I think the interfaces and functionality of readdlm, readcsv, and readtable are a bit muddled right now. I would like to propose some clarified meaning and interfaces.
readdlm(input, T::Type=Float64; delim='\t', eol=r"\r?\n?") => Matrix{T}
I'm not sure if the delimiter should be positional or keyword, but that's not super important. The important parts are:
- It always returns a homogenous matrix of a single type, defaulting to Float64, since, hey, that's our bread-and-butter.
- It does not do any fancy escaping of any kind: if the delimiter is tab, there is no way to include tabs in field; likewise, there is no way to include an end-of-line sequence in a field.
readcsv(input, T::Type=Float64) => Matrix{T}
Like readdlm, this should always return a matrix of homogeneous type. However, I think that this should *not* be a simple wrapper for readdlm with comma as the delimiter – instead, it should support correct CSV reading. Relegating the ability to properly and efficiently read the ubiquitous CSV format to DataFrames doesn't make any sense to me – that ability has nothing to do with a tabular data format that allows each column to have a different type. If you want to read a CSV file with escaped commas into a matrix of strings, you should be able to do that without having to load it into a DataFrame.
readtable(input, ???)
I'm not sure what the signature should be here, but the *key* distinction between readtable [1], should be that it allows reading data where each column of data has a different type – i.e. a DataFrame. You should *only* need to use the functionality provided by DataFrames if you want to produce a DataFrame. Like I said above, you shouldn't need DataFrames to read a CSV file of strings into a Matrix{UTF8String}.
All of this should have common lower level common functionality to support it. In particular, there are two pieces of core functionality that seem to crucial to have fast, general versions of that can be used to build data structures:
- reading delimited data, a la readdlm
- reading CSV data, a la readcsv
It's unclear to me that constructing a DataFrame – i.e. a data structure that allows tabular data with heterogeneous types – should be tied to either format. You should be able to read a DataFrame using a simple dlm-style reader or a fancy csv-style reader that allows escaping and whatnot. It should also be possible to read ragged data where each row has a different number of values on it. That can be done in either simple delimited style of CSV style. Reading either delimited or CSV data should be supported in Base. Reading such data into a DataFrame should be in the DataFrames pacakge. This is going to require some careful refactoring to make sure that it remains fast, but I think it should be quite possible using a produce-consume model or carefully designed iterators.
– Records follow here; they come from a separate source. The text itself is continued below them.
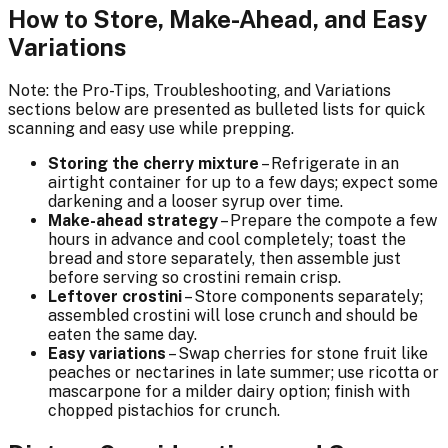
How to Store, Make-Ahead, and Easy
Variations
Note: the Pro-Tips, Troubleshooting, and Variations
sections below are presented as bulleted lists for quick
scanning and easy use while prepping.
Storing the cherry mixture
– Refrigerate in an
airtight container for up to a few days; expect some
darkening and a looser syrup over time.
Make-ahead strategy
– Prepare the compote a few
hours in advance and cool completely; toast the
bread and store separately, then assemble just
before serving so crostini remain crisp.
Leftover crostini
– Store components separately;
assembled crostini will lose crunch and should be
eaten the same day.
Easy variations
– Swap cherries for stone fruit like
peaches or nectarines in late summer; use ricotta or
mascarpone for a milder dairy option; finish with
chopped pistachios for crunch.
The ideal way this should work is that you compose a data reader – that gets elements and figures out when lines are done – with a data structure builder that takes those values, parses them and builds the data structure. Thus readdlm is the composition of a DLMReader with a MatrixBuilder or something like that, while readcsv is the composition of CSVReader with MatrixBuilder. There should be versions of readtable that use DLMReader or CSVReader, depending on the data format; the common thing should be the data structure side, which could be DataFrameBuilder or something like that. I don't really care about the names, which are kind of Javaesque as much as the composable design.
[1] I'm not super happy about the name "readtable", but it's ok. It seems a bit weird to say readtable and get an object of type DataFrame. Maybe calling this readdata or readframe or something?